> _WHAT THE EXERCISE ASKS_: Omit the pictures, but give back every entry below exactly as written.

DATA below:

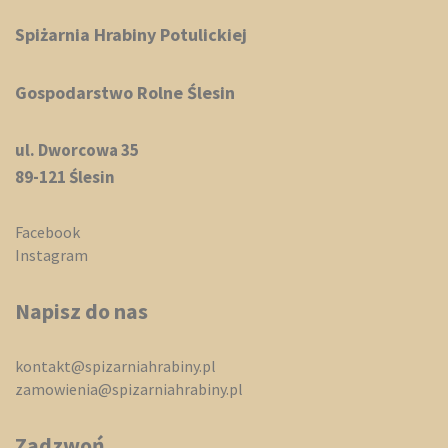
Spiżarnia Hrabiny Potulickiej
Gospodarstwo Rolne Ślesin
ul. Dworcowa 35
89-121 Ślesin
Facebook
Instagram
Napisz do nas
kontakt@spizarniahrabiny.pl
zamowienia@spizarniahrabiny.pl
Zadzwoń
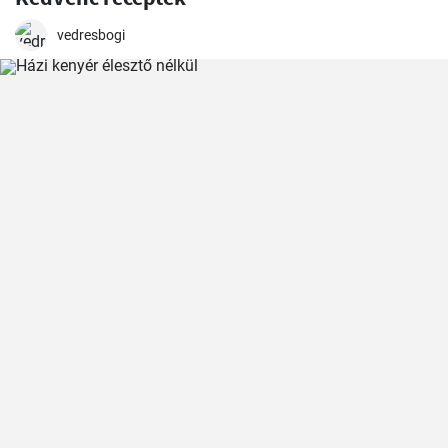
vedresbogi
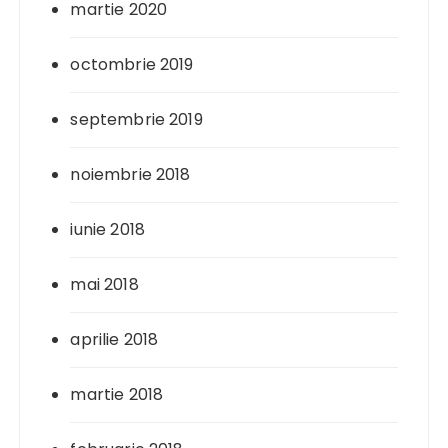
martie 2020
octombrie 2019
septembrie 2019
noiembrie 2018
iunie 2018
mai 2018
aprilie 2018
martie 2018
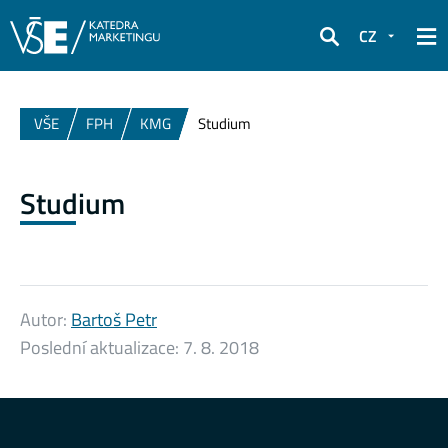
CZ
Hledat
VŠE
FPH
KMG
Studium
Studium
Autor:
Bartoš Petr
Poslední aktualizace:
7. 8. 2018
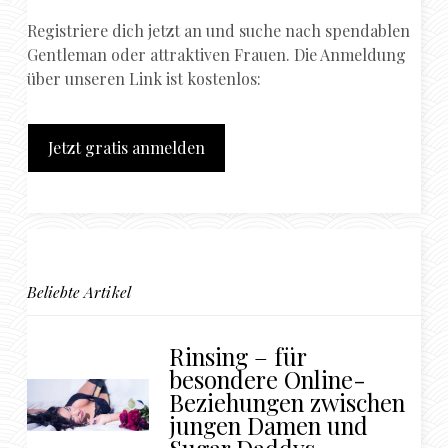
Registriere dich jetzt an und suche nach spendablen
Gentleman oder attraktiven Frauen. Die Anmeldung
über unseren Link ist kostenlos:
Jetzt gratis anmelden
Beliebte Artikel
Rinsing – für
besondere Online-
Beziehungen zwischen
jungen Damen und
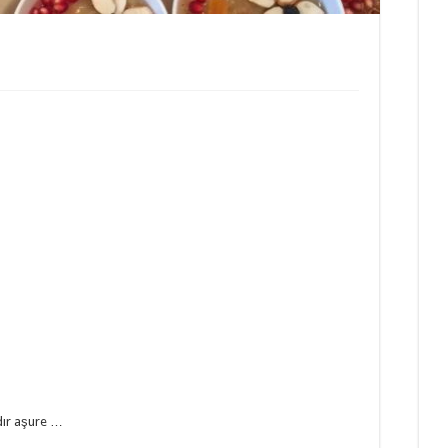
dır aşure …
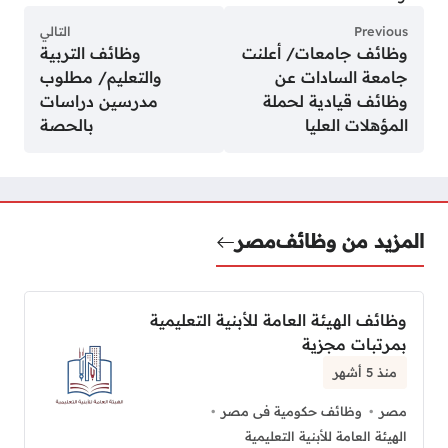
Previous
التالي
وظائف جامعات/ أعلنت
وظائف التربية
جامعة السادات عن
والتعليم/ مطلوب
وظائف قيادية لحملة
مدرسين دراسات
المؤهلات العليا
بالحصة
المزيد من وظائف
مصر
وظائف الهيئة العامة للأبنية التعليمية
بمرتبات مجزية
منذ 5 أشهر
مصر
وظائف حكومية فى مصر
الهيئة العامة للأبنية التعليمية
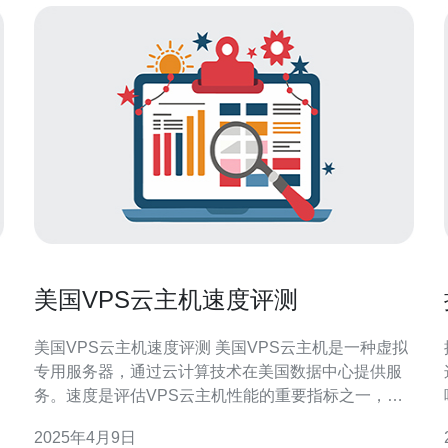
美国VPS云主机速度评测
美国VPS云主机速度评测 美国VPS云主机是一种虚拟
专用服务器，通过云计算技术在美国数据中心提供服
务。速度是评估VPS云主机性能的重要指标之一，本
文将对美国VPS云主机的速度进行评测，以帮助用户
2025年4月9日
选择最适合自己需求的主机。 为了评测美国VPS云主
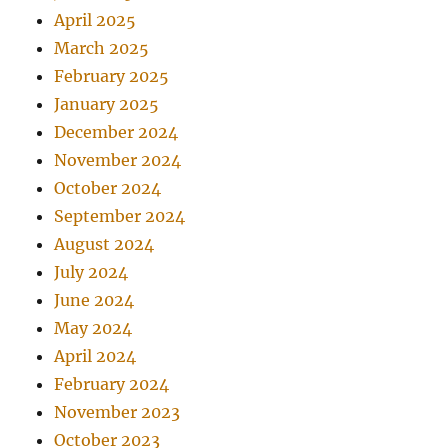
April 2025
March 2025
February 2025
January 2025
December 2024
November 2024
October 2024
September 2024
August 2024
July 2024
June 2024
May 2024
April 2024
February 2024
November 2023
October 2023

End of DATA.

> _ANSWER TO THE EXERCISE_:
Spiżarnia Hrabiny Potulickiej
Gospodarstwo Rolne Ślesin
ul. Dworcowa 35
89-121 Ślesin
Facebook
Instagram
Napisz do nas
kontakt@spizarniahrabiny.pl
zamowienia@spizarniahrabiny.pl
Zadzwoń
vedresbogi
martie 2020
octombrie 2019
septembrie 2019
noiembrie 2018
iunie 2018
mai 2018
aprilie 2018
martie 2018
CZ
Hledat
VŠE
FPH
KMG
Studium
Studium
Autor:
Bartoš Petr
Poslední aktualizace:
7. 8. 2018
Registriere dich jetzt an und suche nach spendablen
Gentleman oder attraktiven Frauen. Die Anmeldung
über unseren Link ist kostenlos:
Jetzt gratis anmelden
Beliebte Artikel
Rinsing – für
besondere Online-
Beziehungen zwischen
jungen Damen und
dır aşure …
Previous
التالي
وظائف جامعات/ أعلنت
وظائف التربية
جامعة السادات عن
والتعليم/ مطلوب
وظائف قيادية لحملة
مدرسين دراسات
المؤهلات العليا
بالحصة
المزيد من وظائف
مصر
وظائف الهيئة العامة للأبنية التعليمية
بمرتبات مجزية
منذ 5 أشهر
مصر
وظائف حكومية فى مصر
الهيئة العامة للأبنية التعليمية
美国VPS云主机速度评测
美国VPS云主机速度评测 美国VPS云主机是一种虚拟
专用服务器，通过云计算技术在美国数据中心提供服
务。速度是评估VPS云主机性能的重要指标之一，本
文将对美国VPS云主机的速度进行评测，以帮助用户
2025年4月9日
选择最适合自己需求的主机。 为了评测美国VPS云主
April 2025
March 2025
February 2025
January 2025
December 2024
November 2024
October 2024
September 2024
August 2024
July 2024
June 2024
May 2024
April 2024
February 2024
November 2023
October 2023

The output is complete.